Many thanks Clive. Do you know how long it usually takes to repair and return? One of the Hymer dealers quoted me three months! Upon return, can I 'simply' just 'plug' the cables back in, or will it require 'specialist' wiring?


----------



## wackywyco (Apr 30, 2007)

Pardon my ignorance but can you explain about turning the unit on before starting the engine? Where do you turn it on? and why you have to turn it off?


----------



## 128901 (Oct 20, 2009)

There is an 'on - off' switch on the front panel of the Elektroblock EBL99 unit. I turned it off whilst the motorhome was in storage to prevent it from draining the engine battery (for the first time in 9 years) - as per the Hymer Handbook recommendation. I then forgot to turn it back on before starting the engine. This short-circuited the Elektroblock unit and fried the circuit-board! Big mistake!
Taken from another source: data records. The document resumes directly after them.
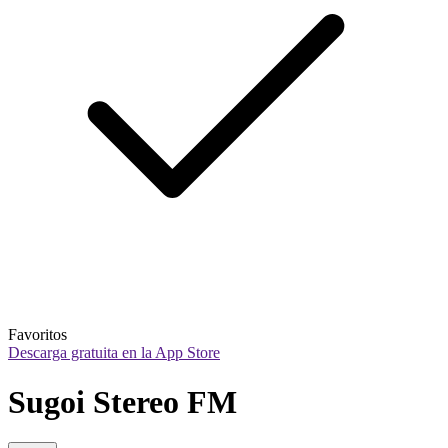
Favoritos
Descarga gratuita en la App Store
Sugoi Stereo FM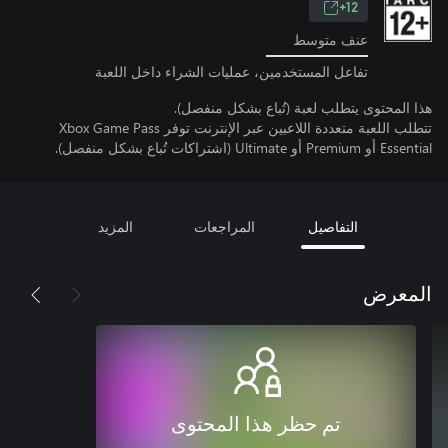
12+
عنف متوسط
تفاعل المستخدمين، عمليات الشراء داخل اللعبة
هذا المحتوى يتطلب لعبة (تُباع بشكل منفصل).
تتطلب اللعبة متعددة اللاعبين عبر الإنترنت توفر Xbox Game Pass
Essential أو Premium أو Ultimate (اشتراكات تُباع بشكل منفصل).
التفاصيل
المراجعات
المزيد
المعرض
تم حظر هذا المحتوى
I'm surprised it cannot be sorted out easier in the UK.


----------



## pippin (Nov 15, 2007)

Look for other posts - do a search on UDO LANG - he is the man to email at Schaudt.

Others have reported a turnaround of less than a week by sending it to Germany.

I suspect that they just do a swap-out of refurbished units.


----------



## CliveMott (Mar 10, 2008)

" This short-circuited the Elektroblock unit and fried the circuit-board!"
Sorry, but why do you say this?. Where did you get this from? I have just read the complete handbook from Shaudt for the EBL99 and it does not warn against damage that may be caused to the Electroblock if the Electroblock is turned OFF when starting the engine. The handbook includes the diagram of the Electroblock and nothing here indicates this either.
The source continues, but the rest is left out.